**** Data section

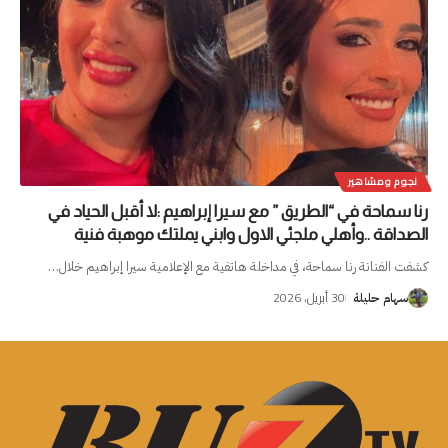
نجوم ومشاهير
رنا سماحة في “الطريق ” مع سيرا إبراهيم :لا أقبل الحياد في
الصداقة ..وأهلي ملجئي الاول وابني يملتك موهبة فنية
كشفت الفنانة رنا سماحة، في مداخلة هاتفية مع الإعلامية سيرا إبراهيم خلال
…
30 أبريل، 2026
سهام حليلة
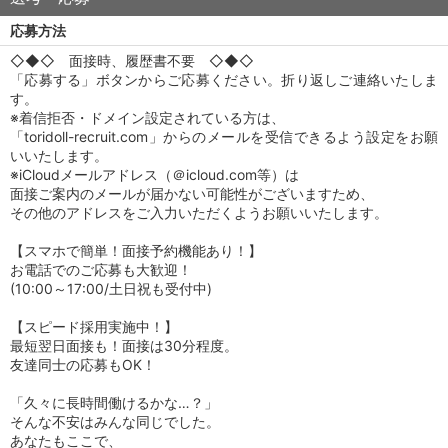
応募方法
◇◆◇ 面接時、履歴書不要 ◇◆◇
「応募する」ボタンからご応募ください。折り返しご連絡いたしま
す。
※着信拒否・ドメイン設定されている方は、
「toridoll-recruit.com」からのメールを受信できるよう設定をお願
いいたします。
※iCloudメールアドレス（＠icloud.com等）は
面接ご案内のメールが届かない可能性がございますため、
その他のアドレスをご入力いただくようお願いいたします。
【スマホで簡単！面接予約機能あり！】
お電話でのご応募も大歓迎！
(10:00～17:00/土日祝も受付中)
【スピード採用実施中！】
最短翌日面接も！面接は30分程度。
友達同士の応募もOK！
「久々に長時間働けるかな…？」
そんな不安はみんな同じでした。
あなたもここで、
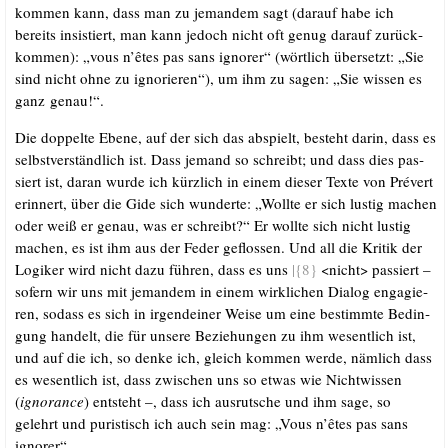
kom­men kann, dass man zu jeman­dem sagt (dar­auf habe ich
bereits insis­tiert, man kann jedoch nicht oft genug dar­auf zurück­
kom­men): „vous n’êtes pas sans igno­rer“ (wört­lich über­setzt: „Sie
sind nicht ohne zu igno­rie­ren“), um ihm zu sagen: „Sie wis­sen es
ganz genau!“.
Die dop­pel­te Ebe­ne, auf der sich das abspielt, besteht dar­in, dass es
selbst­ver­ständ­lich ist.
Dass jemand so schreibt; und dass dies pas­
siert ist, dar­an wur­de ich kürz­lich in einem die­ser Tex­te von Pré­vert
erin­nert, über die Gide sich wun­der­te: „Woll­te er sich lus­tig machen
oder weiß er genau, was er schreibt?“ Er woll­te sich nicht lus­tig
machen, es ist ihm aus der Feder geflos­sen. Und all die Kri­tik der
Logi­ker wird nicht dazu füh­ren, dass es uns
|{8}
<nicht> pas­siert –
sofern wir uns mit jeman­dem in einem wirk­li­chen Dia­log enga­gie­
ren, sodass es sich in irgend­ei­ner Wei­se um eine bestimm­te Bedin­
gung han­delt, die für unse­re Bezie­hun­gen zu ihm wesent­lich ist,
und auf die ich, so den­ke ich, gleich kom­men wer­de, näm­lich dass
es wesent­lich ist, dass zwi­schen uns so etwas wie Nicht­wis­sen
(
igno­rance
) ent­steht –, dass ich aus­rut­sche und ihm sage, so
gelehrt und puris­tisch ich auch sein mag: „Vous n’êtes pas sans
ignorer“.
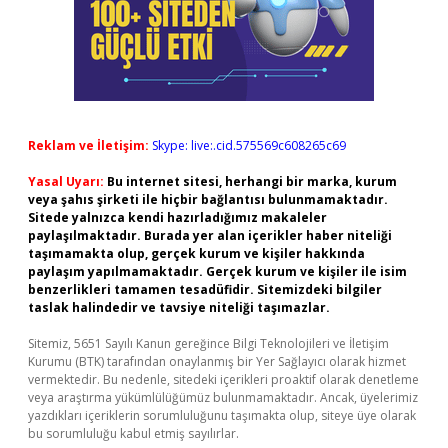
Reklam ve İletişim:
Skype: live:.cid.575569c608265c69
Yasal Uyarı:
Bu internet sitesi, herhangi bir marka, kurum
veya şahıs şirketi ile hiçbir bağlantısı bulunmamaktadır.
Sitede yalnızca kendi hazırladığımız makaleler
paylaşılmaktadır. Burada yer alan içerikler haber niteliği
taşımamakta olup, gerçek kurum ve kişiler hakkında
paylaşım yapılmamaktadır. Gerçek kurum ve kişiler ile isim
benzerlikleri tamamen tesadüfidir. Sitemizdeki bilgiler
taslak halindedir ve tavsiye niteliği taşımazlar.
Sitemiz, 5651 Sayılı Kanun gereğince Bilgi Teknolojileri ve İletişim
Kurumu (BTK) tarafından onaylanmış bir Yer Sağlayıcı olarak hizmet
vermektedir. Bu nedenle, sitedeki içerikleri proaktif olarak denetleme
veya araştırma yükümlülüğümüz bulunmamaktadır. Ancak, üyelerimiz
yazdıkları içeriklerin sorumluluğunu taşımakta olup, siteye üye olarak
bu sorumluluğu kabul etmiş sayılırlar.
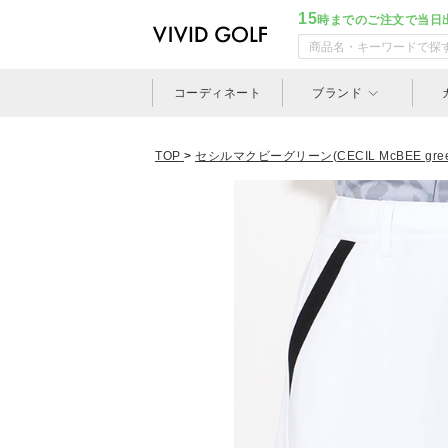
15
時までのご注文で当日
コーディネート
ブランド
TOP
>
セシルマクビーグリーン(CECIL McBEE gree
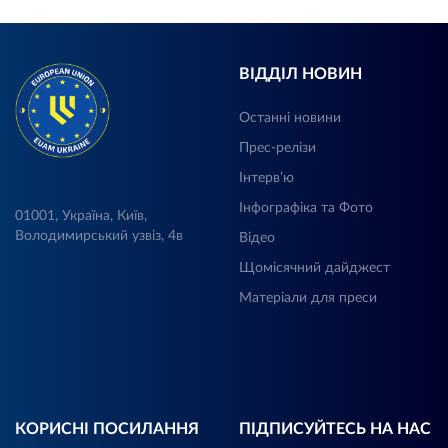
ВІДДІЛ НОВИН
Останні новини
Прес-релізи
Інтерв’ю
Інфографіка та Фото
01001, Україна, Київ,
Володимирський узвіз, 4в
Відео
Щомісячний дайджест
Матеріали для преси
КОРИСНІ ПОСИЛАННЯ
ПІДПИСУЙТЕСЬ НА НАС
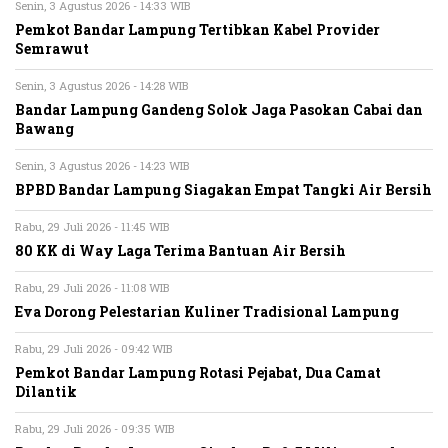
Senin, 3 Agustus 2026 - 14:33 WIB
Pemkot Bandar Lampung Tertibkan Kabel Provider
Semrawut
Senin, 3 Agustus 2026 - 14:28 WIB
Bandar Lampung Gandeng Solok Jaga Pasokan Cabai dan
Bawang
Senin, 3 Agustus 2026 - 14:23 WIB
BPBD Bandar Lampung Siagakan Empat Tangki Air Bersih
Rabu, 29 Juli 2026 - 11:45 WIB
80 KK di Way Laga Terima Bantuan Air Bersih
Rabu, 29 Juli 2026 - 11:08 WIB
Eva Dorong Pelestarian Kuliner Tradisional Lampung
Rabu, 29 Juli 2026 - 09:42 WIB
Pemkot Bandar Lampung Rotasi Pejabat, Dua Camat
Dilantik
Rabu, 29 Juli 2026 - 09:35 WIB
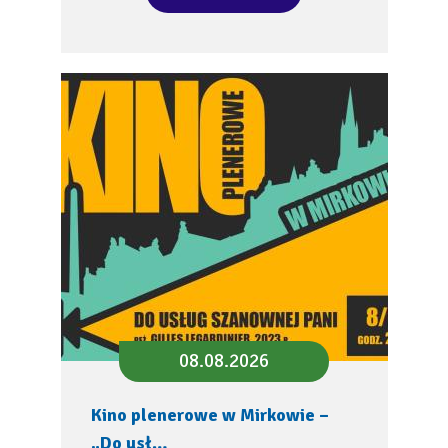
08.08.2026
Kino plenerowe w Mirkowie –
„Do usł…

********

_The task_.
Only the number is wanted: how many lines in the data include the word "bulunmamaktadır"?

_Solution to this problem_.
2